◆ **What you should do**: Beginning at the line containing "とは常に、情報がホロニックに配", restate each line of the listing below word for word until the last one has been given.

• • • • • • •

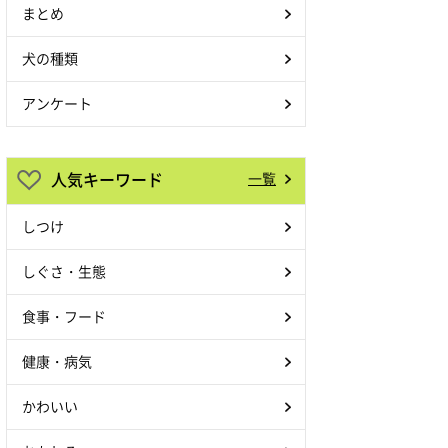
まとめ
犬の種類
アンケート
人気キーワード
一覧
しつけ
しぐさ・生態
食事・フード
健康・病気
かわいい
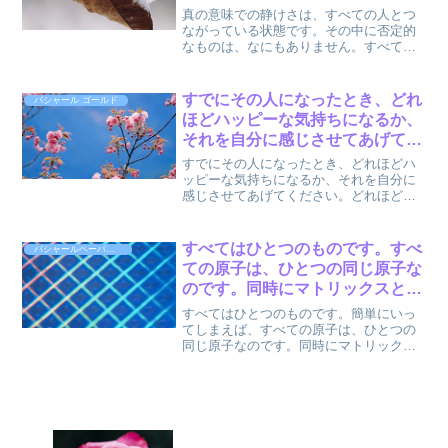
りません。すべてのものは、無条
真の意味での静けさは、すべての人とつ
件の愛に値するものであり、平等
ながっている状態です。その中に否定的
なものは、なにもありません。すべての
です。 by バシャール
ものは、無条件の愛に値するものであ
り、平等です。以上、バシャール (著), ダ
リル・アンカ (著), 関野直行 (翻訳) 『バ
すでにその人になったとき、どれ
バシャール ゴールド
シャー...
ほどハッピーな気持ちになるか、
それを自分に感じさせてあげてく
ださい。どれほど自由さを感じら
すでにその人になったとき、どれほどハ
れるか、感じさせてあげてくださ
ッピーな気持ちになるか、それを自分に
感じさせてあげてください。どれほど自
い。 : バシャール ゴールドより
由さを感じられるか、感じさせてあげて
ください。そのワクワクする感情ととも
に、みなさんの感覚の部分も大切です。
すべてはひとつのものです。すべ
バシャールペーパーバック５
そのイメージの中で、自分...
ての原子は、ひとつの同じ原子な
のです。同時にマトリックスとし
て具現化しているだけです。宇宙
すべてはひとつのものです。簡単にいっ
とは常に、情報がホロニックに配
てしまえば、すべての原子は、ひとつの
同じ原子なのです。同時にマトリックス
列されたものなのです。それが意
として具現化しているだけです。ホロニ
識そのものです。 by バシャー
ックなマトリックスとして、その原子が
ル
配列されています。ひとつの点は、すべ
ての他の点もその中に含む...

• • • • • • •

◆ **The completed task**:
とは常に、情報がホロニックに配
てしまえば、すべての原子は、ひとつの
同じ原子なのです。同時にマトリックス
列されたものなのです。それが意
として具現化しているだけです。ホロニ
識そのものです。 by バシャー
ックなマトリックスとして、その原子が
ル
配列されています。ひとつの点は、すべ
ての他の点もその中に含む...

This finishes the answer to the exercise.